“How do you want to be remembered?”
Julie was brought to the Emergency Room after an anonymous phone call to 911. She had been lying in her own waste for days, but all that mattered to her was getting her next fix.
She was 94 pounds and 28 years old, but you couldn’t tell her age by looking at her. She had the rotting teeth that come with using meth. But mostly, her drug of choice was heroin. Her blond hair was greasy, thin, graying and matted flat against her head. Her face was almost skeletal and she had dark circles under her eyes. Her eyes seemed big because of the loss of fat around them and they almost protruded from her eye sockets. All of her ribs were easily visible and I could actually see her heart beating against her bony chest.
Since she was lying in bed for days without moving, both buttocks were covered with a thick, black eschar. The tissue was dead and gangrenous, but instead of being soft, it was dry and hard and needed to be surgically removed under general anesthesia. We couldn’t start an IV on her because she had used up all of her veins shooting heroin. Her arms, hands and legs were solid tracks of scar tissue any place there used to be a vein visible. She had long since destroyed the veins and even had scars between her fingers and toes where she had found veins once the bigger ones were gone. She had started skin popping, which means shooting right under the skin. This had led to lots of skin infections, some old and scarred, but some actively infected when she came in.
In spite of her almost constant use of needles, she was deathly afraid of getting an IV started and screamed and fought when anyone even got close to her with one. Once she was in surgery and under anesthesia, the surgery resident put a central line in. This is a large bore IV into the jugular vein in her neck and was the only way we would be able to draw blood for labs and to give her the IV antibiotics she needed. Cutting away the dead, gangrenous tissue on her buttocks was a long and laborious process. She also had open ulcers and abscesses on her arms and legs that had to be opened, drained of pus and packed with gauze. One of the old sores on her right forearm had scarred over and a swab inserted into the hole in her wrist tracked through the muscle and came out just below her elbow.
Once out of surgery, she was in narcotic withdrawal for almost a week. She had constant abdominal pain, nausea and diarrhea and her arms and legs were writhing constantly. She would wake up in cold sweats thinking there were insects crawling through her blood vessels and would scratch and claw furiously at them. She had to be restrained so she wouldn’t cause any more wounds and needed a feeding tube for the first few days as her withdrawal made her too sick to eat anything.
Once she started to recover, a chemical dependency counselor was posted to see her and was working on getting her into a drug treatment program. She was also working with physical therapy on trying to walk more as the buttock muscles that she needed to walk had been debrided in surgery. She walked slowly and painfully in the hallways.
She was finally starting to walk on her own a little and one day she walked to the elevator with her IV pole and never came back. Her antibiotic course was almost done, but she still had her central IV line in her neck. Since she had no veins left, this was a perfect port for her to shoot heroin.
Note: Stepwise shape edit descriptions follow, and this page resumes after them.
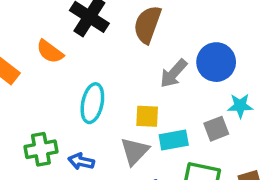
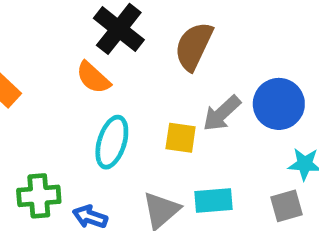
orange semicircle: (50, 52) -> (93, 78), moved
yellow square: (147, 116) -> (181, 138), moved
gray square: (216, 129) -> (287, 206), moved

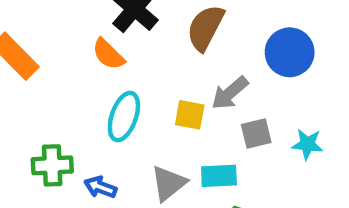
blue circle: (279, 104) -> (290, 52), moved
gray square: (287, 206) -> (256, 133), moved

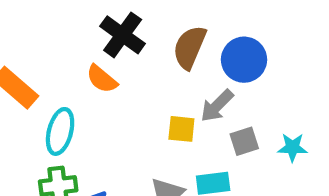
blue circle: (290, 52) -> (244, 60), moved
cyan ellipse: (124, 117) -> (60, 131), moved

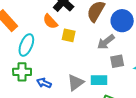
yellow square: (181, 129) -> (69, 35), moved

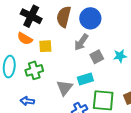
green cross: (22, 72) -> (34, 70), moved
blue arrow: (44, 83) -> (27, 101), moved

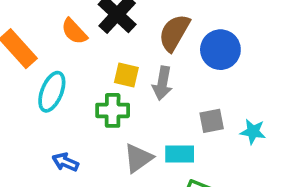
orange semicircle: (25, 39) -> (74, 31), moved
gray arrow: (81, 42) -> (162, 83), moved, turned -42
green cross: (34, 70) -> (113, 110), moved

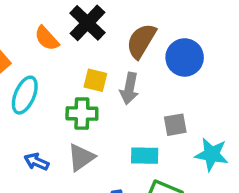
cyan star: (253, 132) -> (212, 154), moved, size x1.4
gray triangle: (138, 158) -> (81, 157), moved

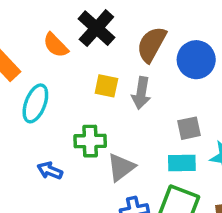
green cross: (82, 114) -> (90, 141), moved
cyan rectangle: (145, 156) -> (182, 163), moved
gray triangle: (81, 157) -> (121, 167), moved

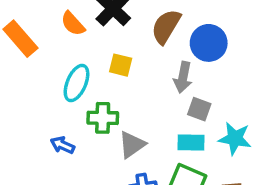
gray arrow: (141, 93) -> (183, 77), moved
cyan ellipse: (35, 103) -> (77, 83), moved
gray square: (189, 128) -> (199, 109), turned 30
The resident who put the central line in knew this and also knew that off antibiotics, the central line would quickly become infected and could easily spread an infection to her heart valves. This is called infective endocarditis and can be fatal if not treated.
Since she was homeless, there was no way of knowing where she was, especially in a city as big as Seattle.
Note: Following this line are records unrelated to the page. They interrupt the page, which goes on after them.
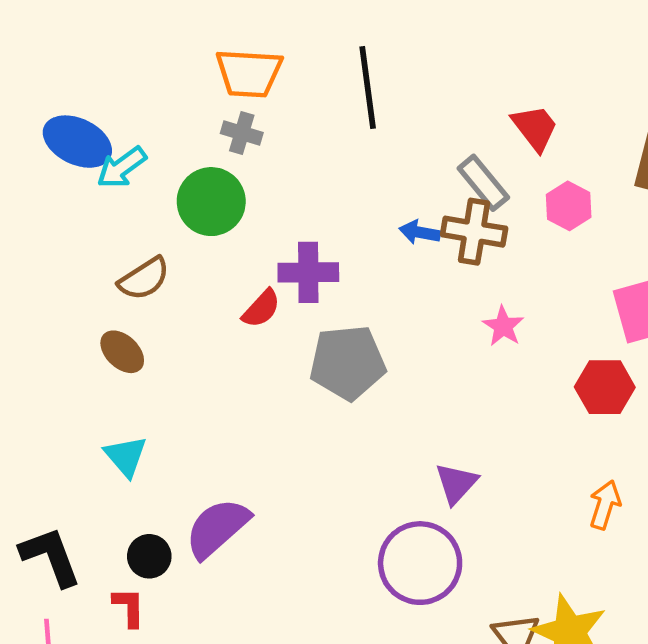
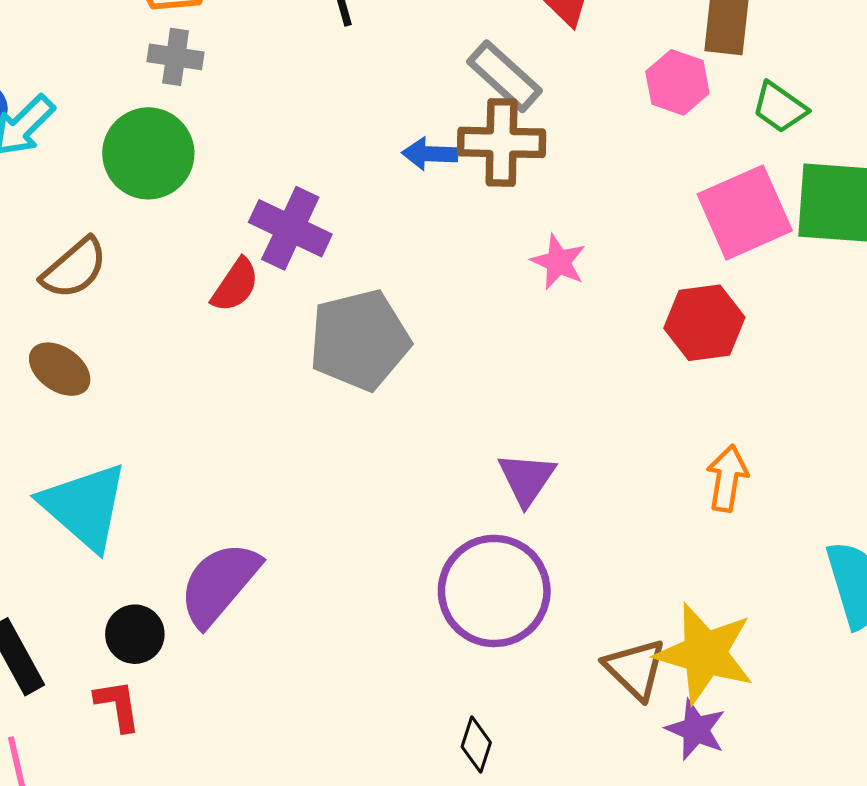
pink hexagon: (569, 206) -> (677, 82), moved
purple cross: (308, 272) -> (290, 228), turned 34
cyan triangle: (126, 456) -> (84, 506), size x1.6

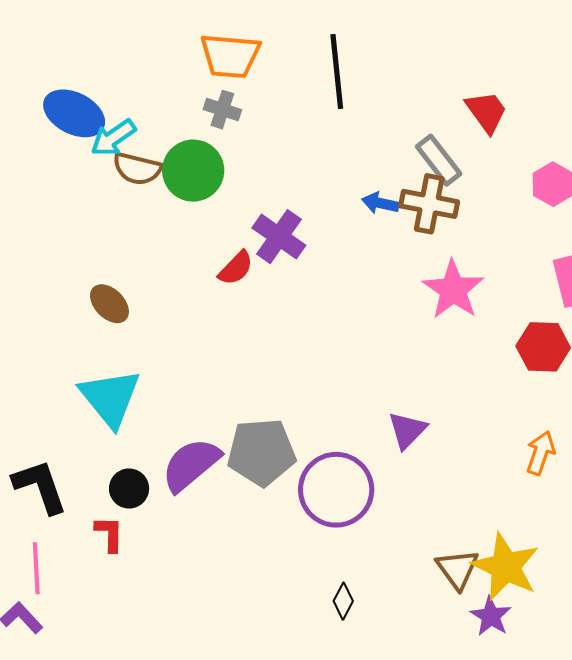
pink star: (558, 262) -> (453, 290), size x1.6
brown semicircle: (74, 268) -> (137, 169), moved, turned 45
gray pentagon: (360, 340) -> (261, 452), moved
purple circle: (494, 591) -> (336, 490), moved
Several days later, the resident who put the line in was driving through one of the rougher neighborhoods and saw Julie walking in an alley. She parked her car and followed her. This resulted in a chase on foot over a fence and through a park. They jumped over another fence and the resident caught her in another alley trying to climb into a dumpster. She pinned her down and peeled back her shirt and saw the central line she had put in. There was foul, creamy gray pus oozing from the site where it went into her neck and the single stitch holding it in place was encrusted in scabby, dried, bloody fluid. She had grabbed a handful of napkins from her car before the chase and held them over the site where the line went in. She took her fingernail clippers out of her pocket and cut the stitch and pulled the line out of her neck then held pressure over the site with the napkins until it stopped bleeding. She threw the dirty line and the fingernail clippers into the dumpster, helped Julie get up, went to her car and went home.
This came up in teaching rounds the next day. Some of the other residents were incredulous that she ran Julie down and pulled out the line in an alley. It does seem incredible, but the resident pointed out that the line was infected and was only going to get worse and clearly, Julie wasn’t going to come in and have it taken out.
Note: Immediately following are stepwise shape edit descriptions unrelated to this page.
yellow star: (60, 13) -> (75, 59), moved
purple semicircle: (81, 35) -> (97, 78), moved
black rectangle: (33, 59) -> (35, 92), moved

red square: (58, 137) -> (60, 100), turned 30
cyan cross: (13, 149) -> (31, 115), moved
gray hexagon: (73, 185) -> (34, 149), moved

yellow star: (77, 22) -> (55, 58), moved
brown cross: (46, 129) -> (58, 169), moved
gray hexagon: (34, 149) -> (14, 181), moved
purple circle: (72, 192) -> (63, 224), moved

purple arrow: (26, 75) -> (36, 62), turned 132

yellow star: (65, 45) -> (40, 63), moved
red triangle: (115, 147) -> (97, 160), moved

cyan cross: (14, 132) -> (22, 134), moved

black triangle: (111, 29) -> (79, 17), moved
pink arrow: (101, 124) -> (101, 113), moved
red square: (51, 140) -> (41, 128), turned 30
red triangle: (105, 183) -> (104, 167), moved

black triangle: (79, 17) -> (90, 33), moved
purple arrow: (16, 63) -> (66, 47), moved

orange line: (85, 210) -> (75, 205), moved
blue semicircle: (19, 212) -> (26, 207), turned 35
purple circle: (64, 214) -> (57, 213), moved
That was easily fifteen years ago. I doubt Julie is still alive and would be surprised if she even made it to 30. She chose a hard path and there was really nothing the surgery resident or I could do to change that course. There is a science to medicine and there is an art.
I know how I would have felt if my central line was out there being used to shoot heroin and becoming infected. Would I have run her down in an alley? I’m not sure. It’s easy to question someone else’s actions from the comfort of any other vantage point.
There is no doubt in my mind the surgery resident added time to Julie’s short life by her actions. In the big scheme of things, maybe adding time is all we get to do as health care providers.
Using that time to choose how you want to be remembered is up to you.